Punctuality went out the window when the start of the game was delayed 15 minutes due to snow, rain, and whatever else a city on a lake can dish up. Another no-no is not to overindulge–as the Emily Post Institute says, “Attacking finger foods as if you haven’t eaten in a week will not only attract the wrong kind of attention, it will also leave less food for other guests.” By that standard, the Indians’ 7-1 win might be the equivalent of snarfing down half the sandwiches and blatantly double-dipping in the guacamole so many times that everyone else loses their appetite.
The Tribe wasted no time in spoiling this party, scoring three runs in the 1st. With Kipnis, Lindor, and Napoli loading the bases, Carlos Santana hit a dribbler that White Sox catcher Alex Avila picked up mid-way between the plate and the mound. For half a second, Avila looked like he was going to try and throw Jason Kipnis out at home.

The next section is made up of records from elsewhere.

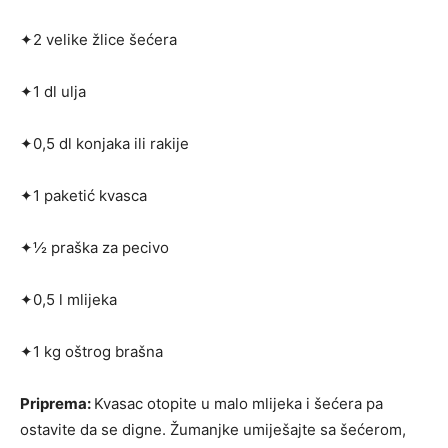
✦2 velike žlice šećera
✦1 dl ulja
✦0,5 dl konjaka ili rakije
✦1 paketić kvasca
✦½ praška za pecivo
✦0,5 l mlijeka
✦1 kg oštrog brašna
Priprema:
Kvasac otopite u malo mlijeka i šećera pa
ostavite da se digne. Žumanjke umiješajte sa šećerom,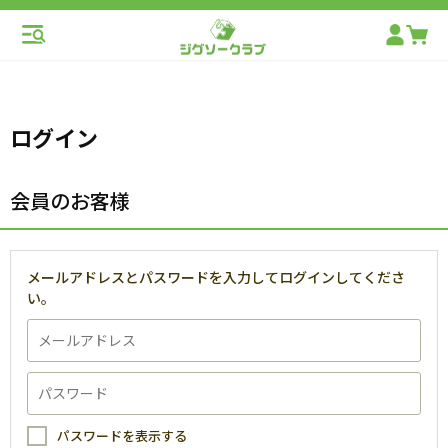
ログイン
会員のお客様
メールアドレスとパスワードを入力してログインしてくださ
い。
パスワードを表示する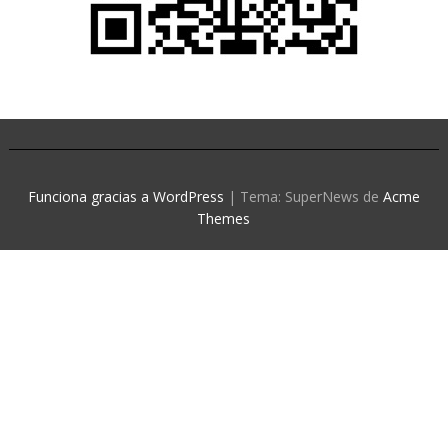
Funciona gracias a WordPress
|
Tema: SuperNews de
Acme
Themes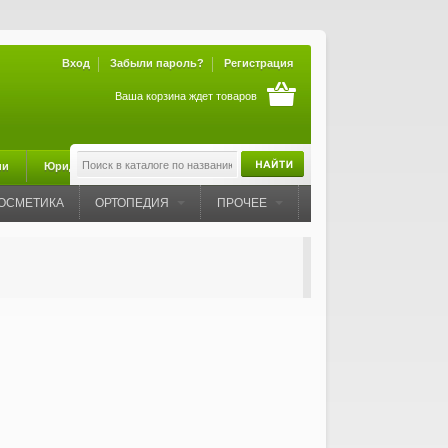
Вход
Забыли пароль?
Регистрация
Ваша корзина ждет товаров
ии
Юридическая информация
ОСМЕТИКА
ОРТОПЕДИЯ
ПРОЧЕЕ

He decided against it and went for the out at first, which he should have done in the first place. The dithering cost the White Sox another run, as Avila’s throw went into right field, allowing Francisco Lindor to score. Yan Gomes hit a sacrifice fly to score Mike Napoli from third, and the Tribe was up 3-0.
The ill-behaved party guests picked up two more runs in the 2nd. With one out, Jose Ramirez doubled (and yes, he did lose his batting helmet rounding first). He then scored on a Rajai Davis triple. Jason Kipnis hit a sacrifice fly to bring Davis home, making the score 5-0.

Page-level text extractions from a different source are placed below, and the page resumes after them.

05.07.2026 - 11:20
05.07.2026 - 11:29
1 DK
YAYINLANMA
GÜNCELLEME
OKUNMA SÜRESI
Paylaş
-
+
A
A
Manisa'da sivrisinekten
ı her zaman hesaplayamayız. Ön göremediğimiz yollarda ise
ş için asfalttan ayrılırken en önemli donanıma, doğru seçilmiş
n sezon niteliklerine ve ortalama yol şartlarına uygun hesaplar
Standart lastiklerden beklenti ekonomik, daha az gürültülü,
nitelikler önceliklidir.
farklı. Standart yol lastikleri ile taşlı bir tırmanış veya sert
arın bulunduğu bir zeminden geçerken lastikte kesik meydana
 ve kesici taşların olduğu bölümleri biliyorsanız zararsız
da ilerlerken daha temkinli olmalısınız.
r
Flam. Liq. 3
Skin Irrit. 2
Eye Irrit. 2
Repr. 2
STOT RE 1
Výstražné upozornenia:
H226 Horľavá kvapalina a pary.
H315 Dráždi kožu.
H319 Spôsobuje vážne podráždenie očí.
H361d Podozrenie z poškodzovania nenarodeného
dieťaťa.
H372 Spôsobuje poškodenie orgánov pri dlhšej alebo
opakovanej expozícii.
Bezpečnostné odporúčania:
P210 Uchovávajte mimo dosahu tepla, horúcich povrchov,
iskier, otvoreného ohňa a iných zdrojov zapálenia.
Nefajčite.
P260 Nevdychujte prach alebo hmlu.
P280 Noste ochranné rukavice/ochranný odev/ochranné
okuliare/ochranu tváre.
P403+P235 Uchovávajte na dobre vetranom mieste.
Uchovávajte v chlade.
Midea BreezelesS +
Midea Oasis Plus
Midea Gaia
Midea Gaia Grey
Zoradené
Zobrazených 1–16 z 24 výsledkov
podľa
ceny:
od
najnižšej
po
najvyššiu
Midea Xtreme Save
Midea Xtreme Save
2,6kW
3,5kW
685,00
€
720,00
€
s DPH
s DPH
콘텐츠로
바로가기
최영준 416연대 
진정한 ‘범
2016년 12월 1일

A good host circulates among the guests, trying to start conversations and introduce newcomers. New White Sox Todd Frazier tried circulating a rally for Chicago in the 4th with a solo home run off Danny Salazar, but the White Sox simply weren’t up to the task. That was their only run of the day.
The Indians weren’t done making their host wish they’d never been invited. With two outs in the 5th, a string of singles by Francisco Lindor, Mike Napoli, and Carlos Santana and a double by Yan Gomes added two more runs.
Defensively the Indians also did their job. The infield turned two double plays and Yan Gomes picked Avisail Garcia off of first base in the 2nd inning. In addition, with a runner on and driving snow, Rajai Davis made a great diving catch to end the 5th inning and a possible rally.
Starter Danny Salazar went 5.1 innings in 39 degree weather, striking out nine and allowing only one run. Jeff Manship, Trevor Bauer, and Dan Otero combined to finish off the game. After his less-than-stellar outing in the home opener, it was particularly nice to see Bauer go two scoreless innings and notch 2 strikeouts. Final score: the hosts 1, the unruly party guests, 7.